Does the church today “do it His way?”

So often today the church thinks like the brothers – and caters to the crowd. Attendance figures are everything (at least, after offering numbers). The sad truth is that many churches today are nothing more than social clubs with good attendance. They do not call for commitment from the pews; that’s the minister’s job.

The debate is often over “modern vs. traditional.” It’s not about technology; it’s about leadership.

Christ’s Proclamation to the Crowd

Our Lord is not silent on this issue. He explains it quite clearly here. He makes three points which should be heeded today.

The world hates Jesus

It’s simple, really. The world hates him because he points out the evil in the world. Christians – real Christians – do the same. They can’t help it, because they’re going around being righteous. If you think not, consider these modern reactions:

  • Abortion. How the pro-abortion people hate those “weirdo right wing fundamentalists!” Christians are sub-human; they are demons. They need to be locked up and straightened out by psychiatry (read: drugs). Not since abolition have such passions been stirred in America.
  • VRWC – the Vast Right Wing Conspiracy. Hillary Clinton made it perfectly clear: her dear husband was being persecuted by this gigantic conspiracy. And why? Because he was acting like a liberated man! So of course it couldn’t be that those people actually believe that adultery is wrong; it must be a political conspiracy. Can you hear the hatred in Hillary?

The Psalmist had it right:

8 The wicked freely strut about when what is vile is honored among men. (Psalm 12:8)

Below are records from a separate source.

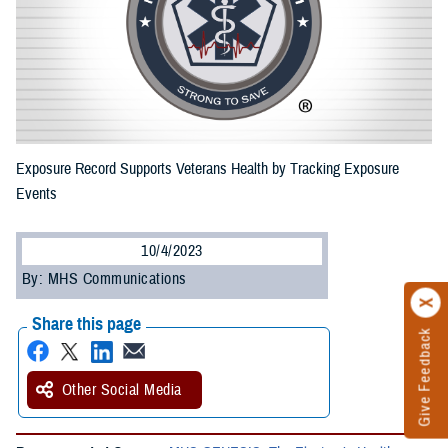
Exposure Record Supports Veterans Health by Tracking Exposure
Events
10/4/2023
By: MHS Communications
Share this page
Give Feedback
Other Social Media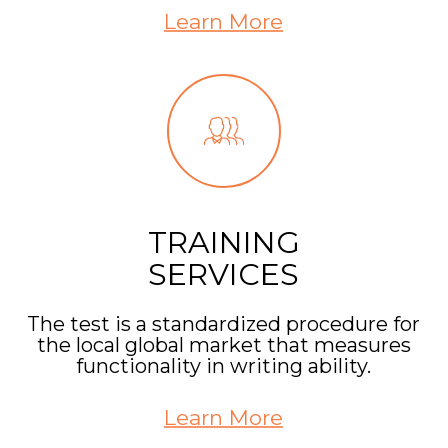
Learn More
TRAINING
SERVICES
The test is a standardized procedure for
the local global market that measures
functionality in writing ability.
Learn More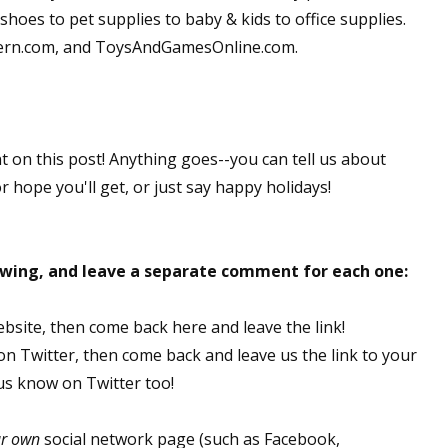
hoes to pet supplies to baby & kids to office supplies.
dern.com, and ToysAndGamesOnline.com.
nt on this post! Anything goes--you can tell us about
or hope you'll get, or just say happy holidays!
lowing, and leave a separate comment for each one:
ebsite, then come back here and leave the link!
 on Twitter, then come back and leave us the link to your
 us know on Twitter too!
ur own
social network page (such as Facebook,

We’ve been stepping on their strut. If they hated Jesus then, will not this generation hate his children?

My teaching is not my own

Note that Jesus does make the effort to get his teaching down to their level. A full explanation of the Trinity at this point would probably be fruitless. He makes it simple for them:

  • God sent me.
  • God is my Father
  • I will return to God when I’m done.

Because the teaching comes from the Father, it can be brought down to their level without losing any of its truthfulness.

The Power of Christ

There is also a lesson by example in here for us. Jesus slips quietly into Jerusalem, as if he feared the Jews. But later he walks right through a group wanting to stone him. It is not weakness, but timing – God’s timing. Power is best used in restraint; there is so much less to clean up.

Christ Proposes the Tests

OK, suppose you want to know – in a very practical way – just how to know whether or not this Jesus is who he says he is. He gives you some very pragmatic tests:

  1. Live a life of obedience to God’s commands. How does this work? If you do this, you will become quite good at distinguishing between the latest and greatest psychobabble and what God truly wants. Even if you don’t have guidance of the Scriptures, that’s OK; do what God wants, and you’ll become astute at knowing what’s godly and what’s not. Then take a look at the life of this Jesus of Nazareth – and see if you don’t recognize a lot of what you already know.
  2. Don’t judge by appearances, nor by the whim of the crowd. Investigate. Find out. Don’t just take some “expert’s” word on the subject; dig into it. Josh McDowell, the leading writer on apologetics today, started out with an attempt to prove that Christianity is false. So did Lew Wallace, the man who wrote Ben-Hur.
  3. The best test is that of results. Is it true that when Christ was lifted up (speaking of the Crucifixion) that he would draw all to himself? Is that not the central point of Christianity? If that is not sufficient, then look at his disciples. Those you know to be his real disciples; does the living water of God flow out from them? Are they caring, giving people (despite their temperaments) or not?

God does not make it easy to know him. It is hard. So he has made it essential to salvation – and then given you a lot of help along the way.